BASS - Emergency Measures 1974

Mon Jul 04, 2016 10:15 pm

One great bass anglers thoughts expressed - SOURCE: The osprey anglers series – BASS – Des Brennan 1974

That bass as a species is in urgent need of conservation is accepted by all thinking saltwater sports fishermen.

The problem is to convince those in a position to effect conservation measures to take the necessary measures, and what those measures should be. Too often the struggle for realistic conservation degenerates into an argument between ‘us’ and ‘them’, the latter being the commercial interests who should be prohibited from taking bass and the former being the angler who should be allowed to fish without restriction. The problem is not as simple as this, and the basic facts affecting the situation are lost sight of in the fog of controversy.

What are the basic facts? Bass on our coasts are at the northern limit of their temperature range and, compared to other species are not numerically strong. They are a slow-growing, late-maturing, long lived species. Female bass mature at a minimum fork length of 14 inches, attained when they are five to eight years old, and twenty year old fish are not uncommon. The exploitable stocks (He is fish of acceptable angling size) are the accumulated spawning product of a long span o years. For example, the catch of mature haddock might be spanned by two or three consecutive year classes while a catch of bass might include fish from year classes ten or twelve years apart. Recruitment to the population varies greatly from year to year.

All this make the bass particularly vulnerable to over-exploitation. There are areas on the coasts of these islands which have already been overfished. Places which not so long ago gave good bass fishing no longer do so. Anglers are inclined to blame commercial fishermen for the harm done. The genuine commercial fisherman is not the culprit. He is in fishing for a living, and bass will not give him one. The stocks are not there to support a commercial fishery, and while they do take bass at times while fishing they do not seek them out. The part-time fisherman or weekender (many who are in it just for pocket money) who net creeks, estuaries and beaches do real damage and can clear an area of bass in a short time. The angler also does his share of harm – much more than he realizes. The slaughtering of large numbers of shoaling bass makes headlines in the angling press and quite rightly brings a torrent of denunciation on the big headed culprits. What passes unnoticed is the cumulative total of bass taken by the large numbers of anglers fishing regularly around the coasts. To bring it down in scale, there are many instances of good beaches which, once they were ‘discovered’ and publicised, attracted large numbers of anglers and rapidly deteriorated as bass beaches.

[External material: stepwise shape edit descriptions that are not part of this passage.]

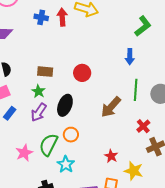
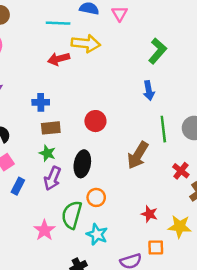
blue cross: (41, 17) -> (41, 102), moved
red arrow: (62, 17) -> (59, 59), turned -90

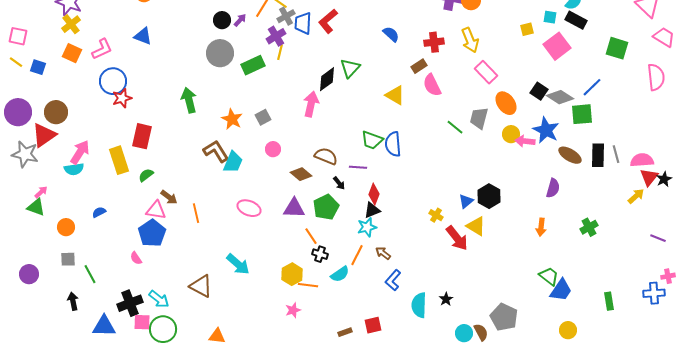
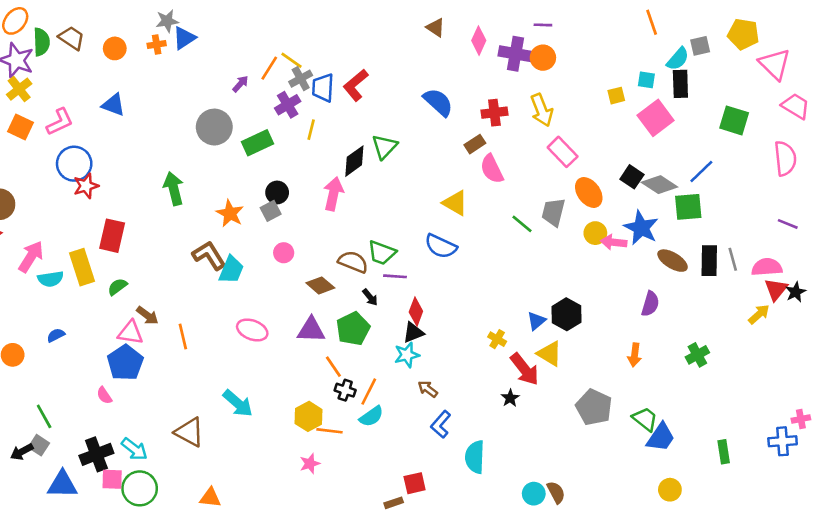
black circle: (222, 20) -> (277, 192), moved
black rectangle: (576, 20) -> (680, 84), turned 60
blue semicircle: (391, 34) -> (438, 102), size x1.4
yellow line: (280, 52) -> (311, 130), moved
yellow triangle: (395, 95) -> (455, 203), moved
green trapezoid: (372, 140) -> (382, 253), moved
blue semicircle: (393, 144) -> (441, 246), turned -60
cyan semicircle: (74, 169) -> (51, 279), moved
purple line: (658, 238) -> (788, 224), moved
orange line: (357, 255) -> (369, 392), moved
gray square: (68, 259) -> (39, 445), moved, turned 35
black star: (446, 299) -> (510, 398), moved
black arrow: (73, 301) -> (22, 452), turned -108
gray pentagon: (504, 317) -> (594, 407), moved
brown rectangle: (345, 332) -> (394, 503), moved

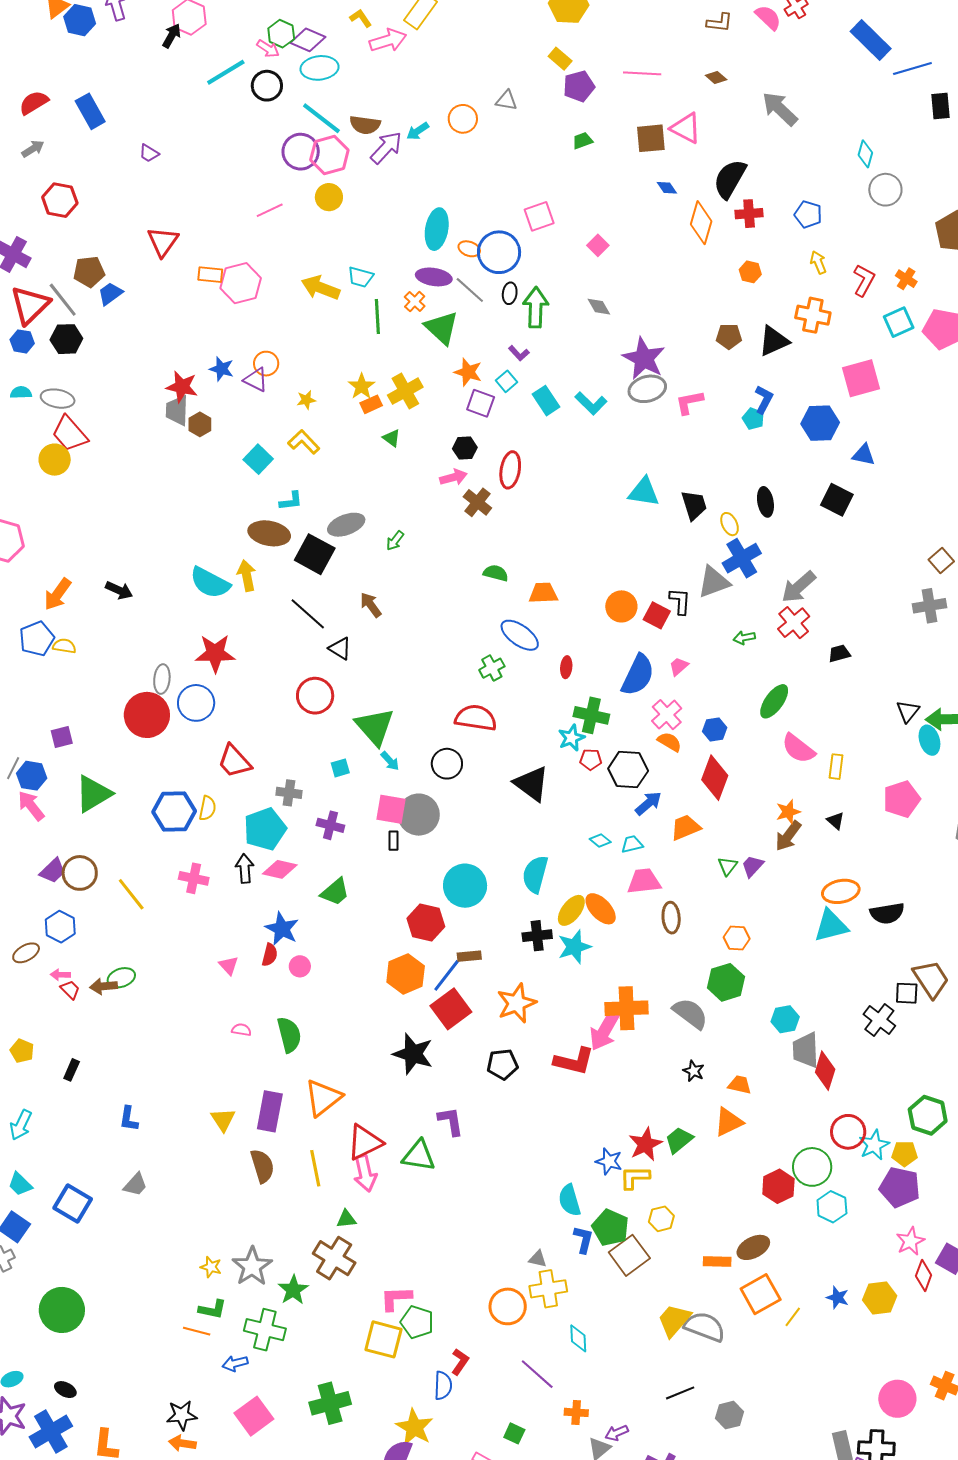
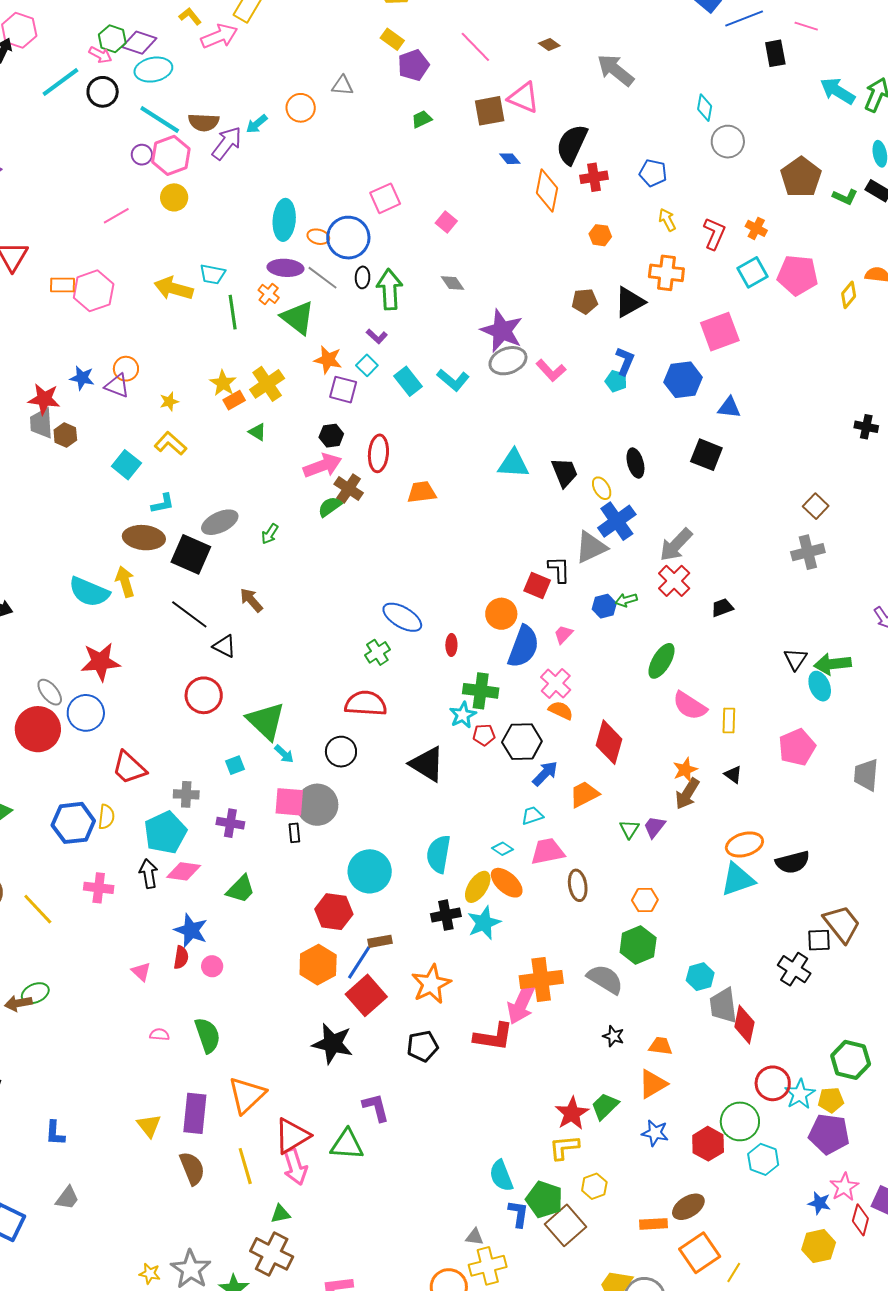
pink line: (642, 73) -> (475, 47), turned 48
purple circle: (301, 152) -> (142, 155), size x0.6
pink L-shape: (689, 402) -> (551, 370), turned -116
pink arrow: (453, 477) -> (322, 466), size x1.4
green semicircle: (496, 573) -> (330, 507), moved, turned -45
orange trapezoid: (543, 593) -> (422, 492), moved
orange circle: (621, 606) -> (501, 614), moved
gray ellipse: (162, 679) -> (50, 692), turned -40
blue hexagon: (715, 730) -> (604, 606), moved
cyan diamond: (600, 841) -> (503, 849), moved
blue star: (609, 1161) -> (655, 1133), moved
blue star: (838, 1297) -> (819, 1203), moved

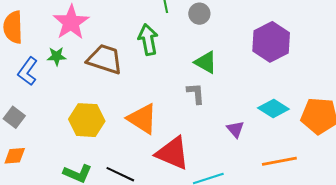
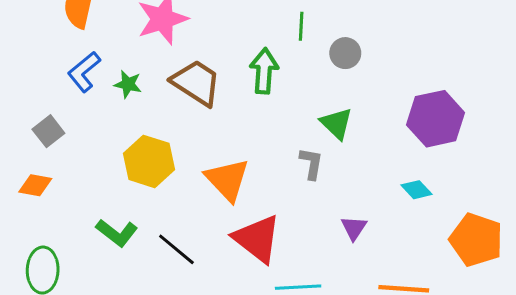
green star: (57, 56) -> (128, 84), moved
cyan diamond: (273, 108) -> (417, 190), moved, size x0.7

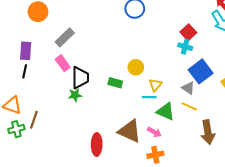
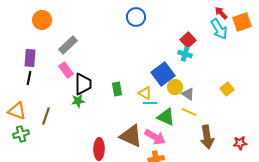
yellow circle: (136, 67) -> (175, 87), moved
blue square: (201, 71) -> (163, 74), moved
green rectangle: (115, 83) -> (117, 89), turned 64
yellow triangle: (155, 85) -> (145, 93), moved, turned -40
brown line: (34, 120) -> (46, 116), moved
pink arrow: (154, 132) -> (155, 137), size x1.5

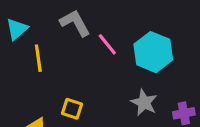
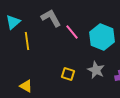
yellow square: (72, 109) -> (68, 74), moved

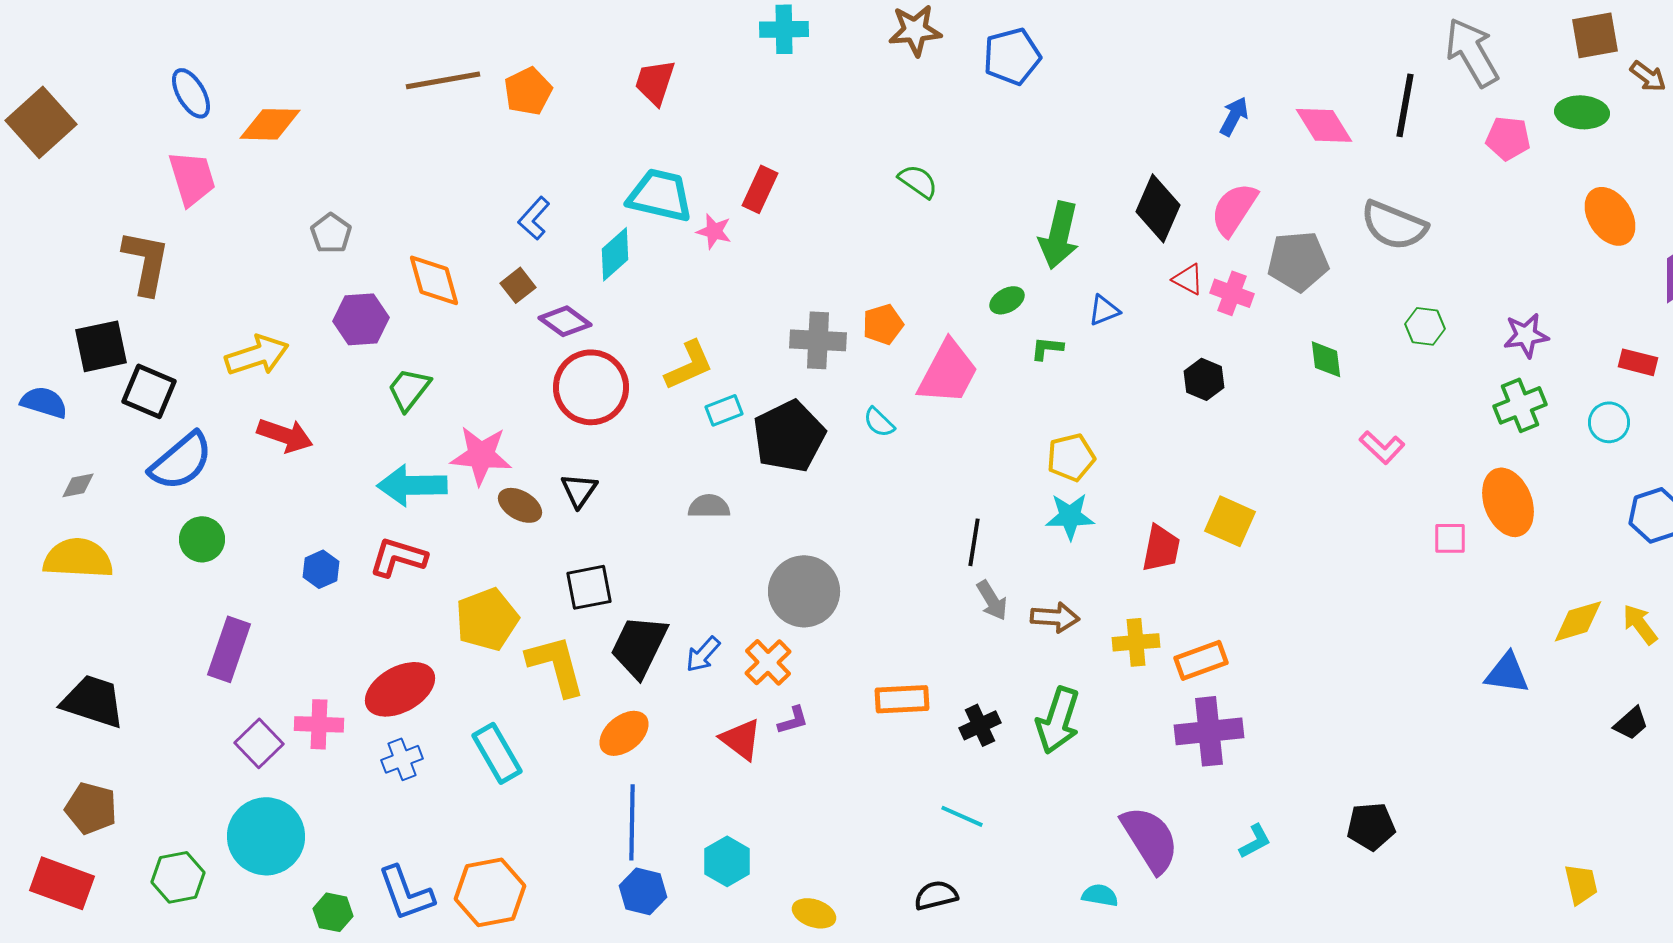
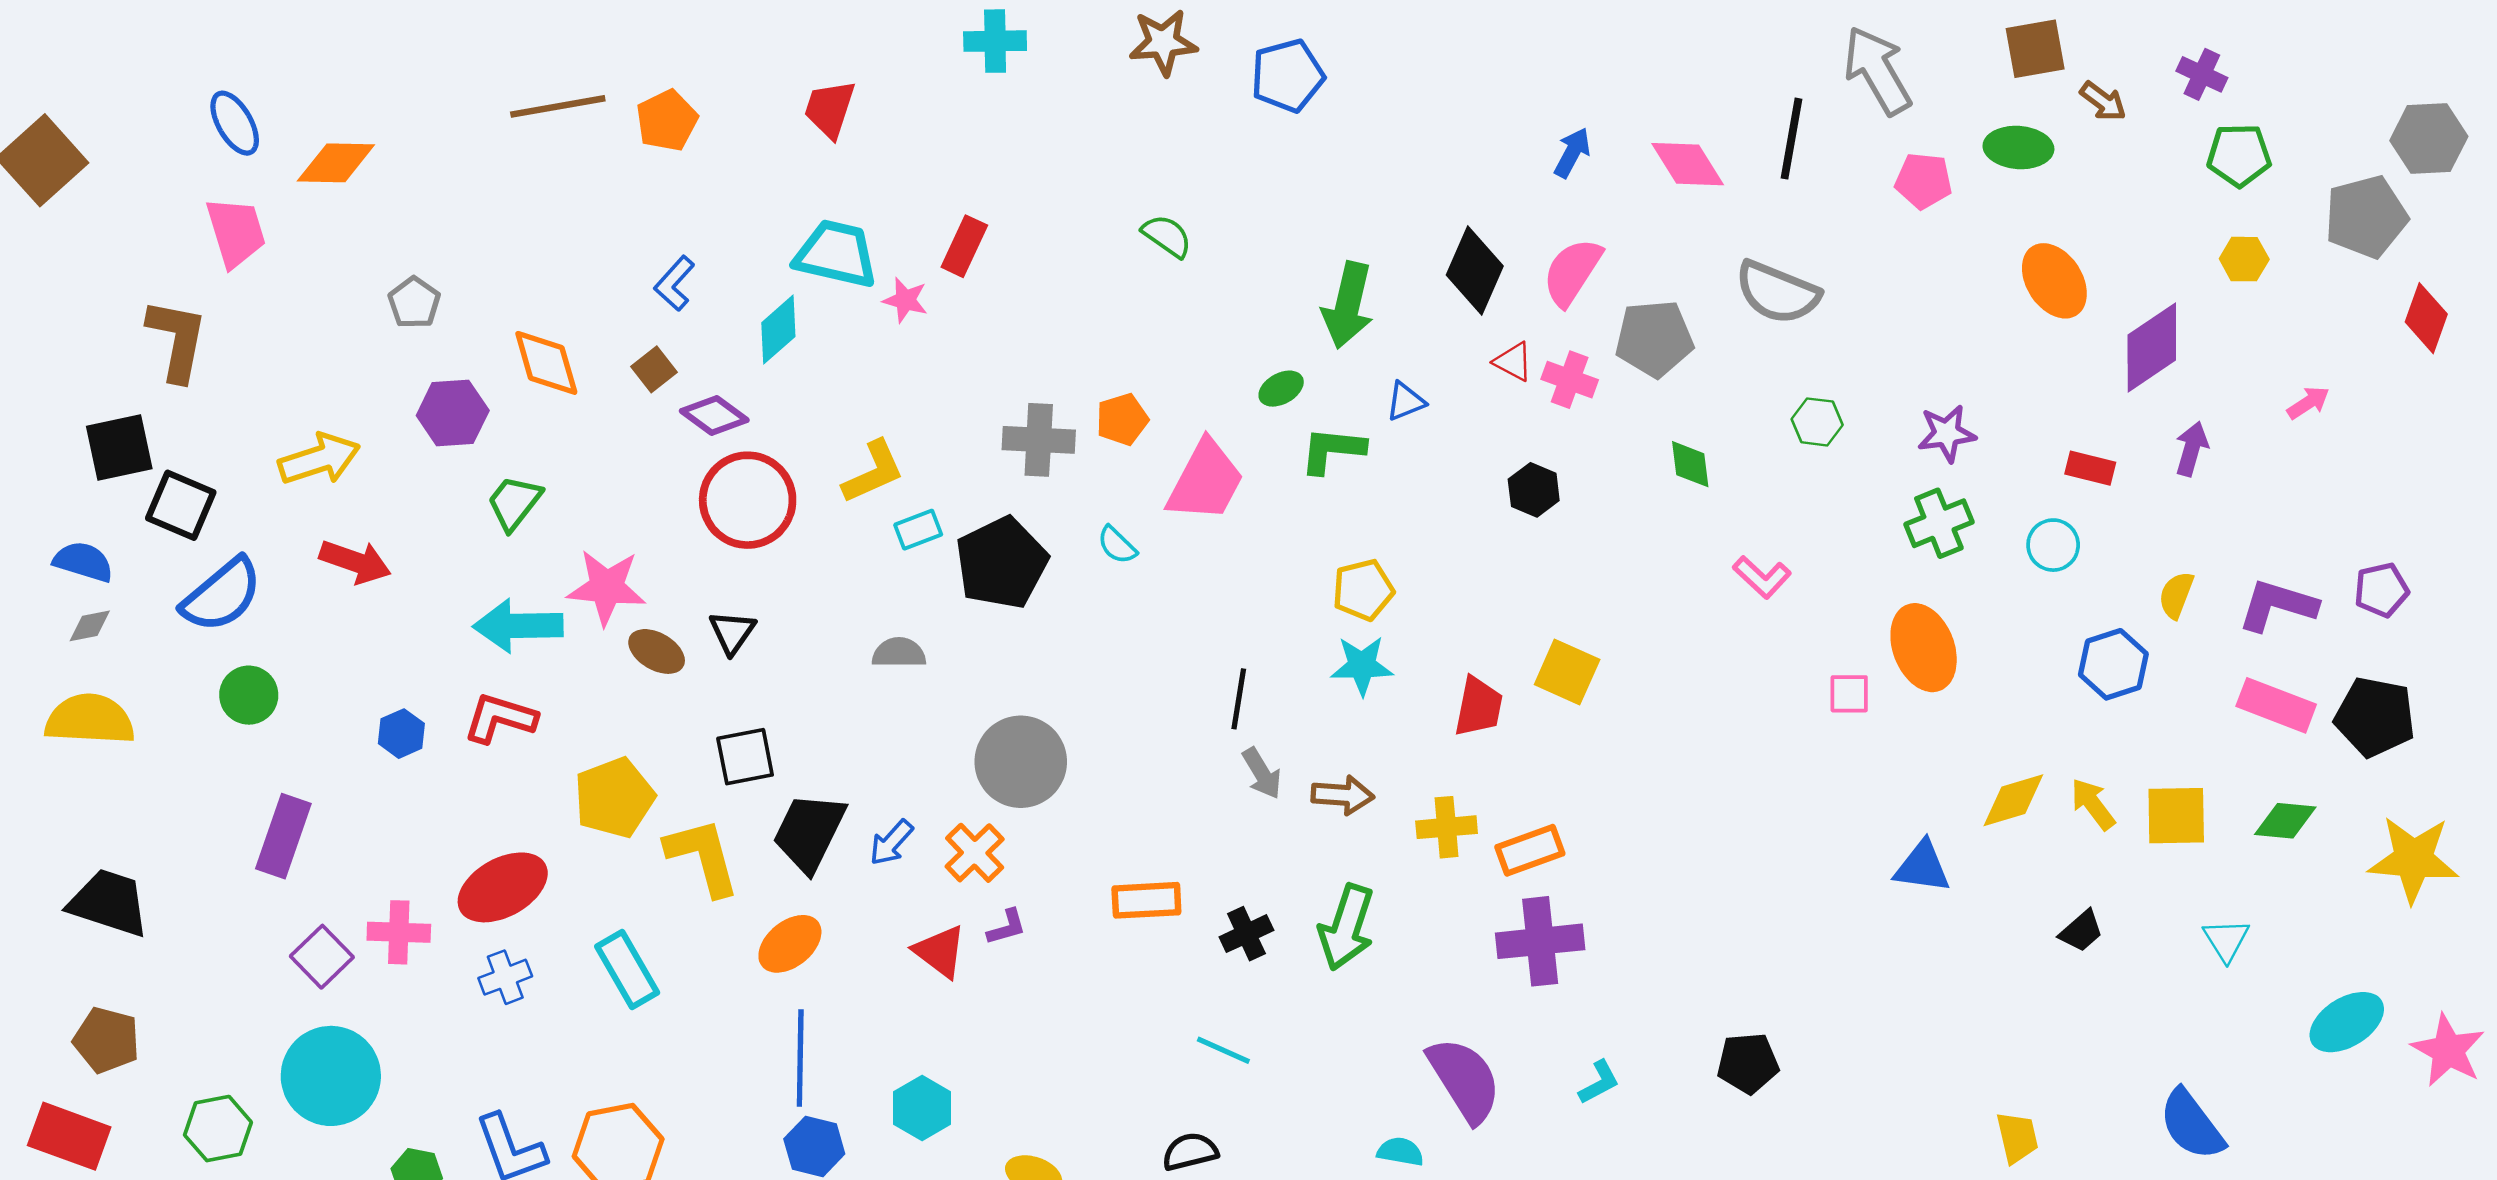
green L-shape: (1047, 348) -> (1332, 450), size x1.6
blue semicircle: (44, 402) -> (83, 562), moved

Nowadays any sensible angler who finds good bass fishing keeps quiet about it, enjoys his fishing, takes only the occasional fish for his own use and returns the rest to the water.

Re: BASS - Emergency Measures 1974

Thu Jul 07, 2016 6:29 pm

Good management of stocks is a concept that has been around for quite a long time. It was helped by the fact that many species (in particular bass and mullet) were not on the menu.
A good start today would be that all tv chefs should be strung up by their nether extremeties.